Meeting Results: 70% Pasien Diabetes di RI Belum Terdeteksi, Kemenkes Dorong Manfaatkan Program CKG Meeting Results - Hasil rapat yang dihadiri oleh

Meeting Results: 70% Pasien Diabetes di RI Tak Terdeteksi, Kemenkes Imbau Warga Manfaatkan CKG

Meeting Results: 70% Pasien Diabetes di RI Belum Terdeteksi, Kemenkes Dorong Manfaatkan Program CKG

Meeting Results – Hasil rapat yang dihadiri oleh Kementerian Kesehatan menunjukkan bahwa sekitar 70% penderita diabetes di Indonesia belum teridentifikasi, sehingga memperkuat pesan untuk masyarakat memanfaatkan program cek kesehatan gratis (CKG) secara lebih masif. Dalam diskusi khusus yang diadakan di Jakarta, para ahli kesehatan menyatakan bahwa deteksi dini sangat kritis untuk mencegah komplikasi serius yang bisa merugikan kualitas hidup pasien.

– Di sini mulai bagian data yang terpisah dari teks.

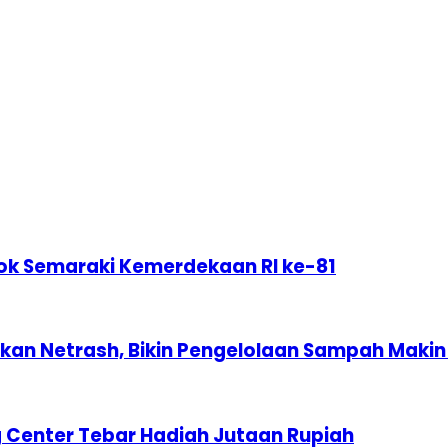
ok Semaraki Kemerdekaan RI ke-81
n Netrash, Bikin Pengelolaan Sampah Makin 
 Center Tebar Hadiah Jutaan Rupiah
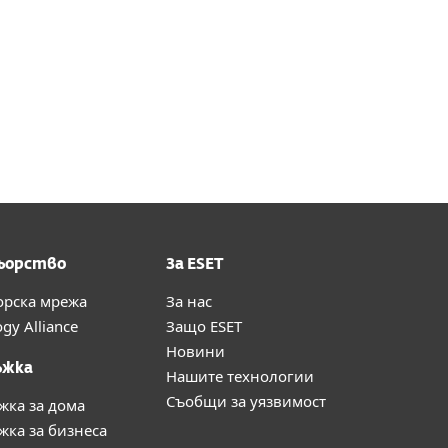
ьорство
За ESET
орска мрежа
За нас
gy Alliance
Защо ESET
Новини
ъжка
Нашите технологии
Съобщи за уязвимост
жка за дома
ка за бизнеса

“Pengobatan yang tepat dilakukan sejak awal bisa mencegah gangguan yang tidak terduga, seperti retinopati diabetik,” jelas dr. Siti Nadia Tarmizi, Direktur Pencegahan dan Pengendalian Penyakit Tidak Menular, dalam Meeting Results.

70% Pasien Diabetes Tidak Terdeteksi, Kemenkes Sampaikan Peringatan

Dalam Meeting Results yang dihadiri oleh berbagai stakeholder kesehatan, data menunjukkan bahwa sebanyak 70% pasien diabetes di Indonesia tidak terdeteksi sejak tahap awal. Hal ini mengakibatkan banyak individu tidak menyadari kondisi mereka hingga gejala mulai muncul. “Masalah ini sangat serius karena diabetes bisa menyebabkan komplikasi berbahaya jika tidak ditemukan tepat waktu,” kata Siti dalam sesi diskusi.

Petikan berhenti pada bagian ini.